When fall turned to winter I asked Mike to wire the fence gate so it was ajar enough to let the bunnies into the garden to gnaw down whatever plant life was left.  I thought if it was going to be a long hard winter, the least we could do was provide a little food.  Truth be told, I never saw a single bunny out there all winter.

Yesterday, I finally was able to get in some time on the big back garden plot that Mike and I put in last spring.  There is so much to do out there that I surmise I will be spending many hours out there over the next few weeks.  In the process of cleaning up the plot and planting some annuals I realized that I was wrong about the bunnies not being in the garden over the winter.  Indeed, not only were they there – they held a convention.  I have never seen so much bunny poop in my life.

I encountered bunny poop at every turn of the spade.  It was scattered across the garden so consistently that it appeared like it was purposefully laid there.  Well, to be fair, it was purposefully laid there by the bunnies, but not with the mindset that they wanted to gift me free fertilizer.  Or was it?  Maybe they were intent on paying me back for leaving the gate ajar…or maybe they are mad that we closed them out last spring and summer.  Yes folks, I do think about such things.
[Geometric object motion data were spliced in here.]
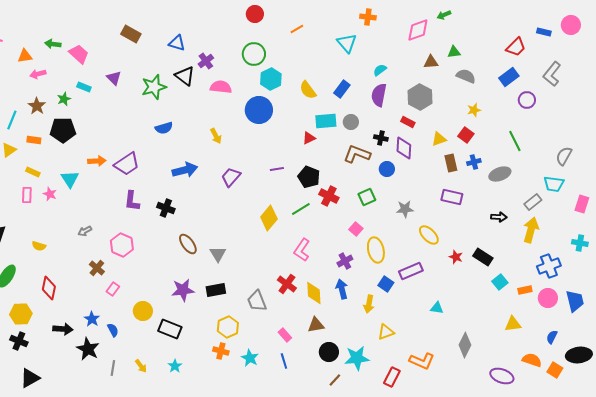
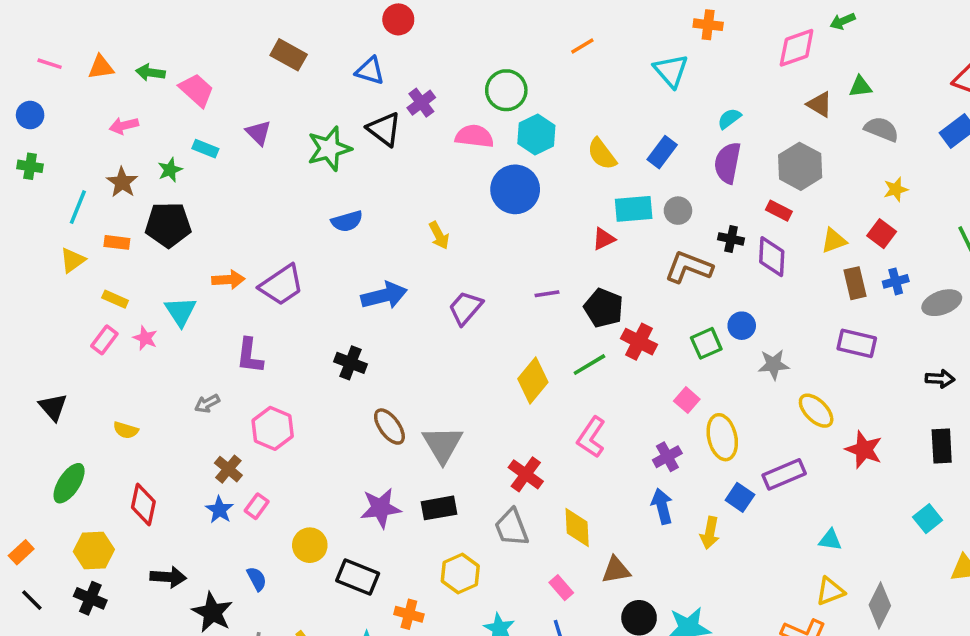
red circle: (255, 14) -> (398, 19), moved
orange triangle: (25, 56) -> (101, 67), moved
brown triangle: (431, 62) -> (820, 104), turned 35
pink semicircle: (221, 87) -> (474, 136), moved
blue circle: (387, 169) -> (742, 326), moved
pink rectangle: (27, 195) -> (104, 340), turned 35
purple L-shape: (132, 201) -> (250, 356), moved
gray triangle: (218, 254) -> (443, 444), size x1.4
red star: (456, 257) -> (864, 450), size x1.5
black rectangle: (483, 257) -> (942, 446), moved, turned 54
cyan square: (500, 282) -> (928, 519), moved
red cross: (287, 284) -> (526, 474), moved
yellow diamond: (314, 293) -> (577, 527), moved
blue star: (92, 319) -> (220, 510), moved
yellow triangle: (386, 332) -> (830, 591), moved
orange cross: (221, 351) -> (409, 614), moved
Mike says the bunny poop is a blessing.  He says it will be great for the yard and the gardening forums I looked at seem to suggest that he is correct.  So for the time being, I am going with the theory that what goes around, comes around.  Apparently, I have been gifted with thousands of bunny poops for a reason.  Time will tell whether the fertilizer value of bunny poop for plants is all its cracked up to be.  One thing is for sure, we will leave the gate ajar again this next winter.  I know now that it was most certainly appreciated. ;-)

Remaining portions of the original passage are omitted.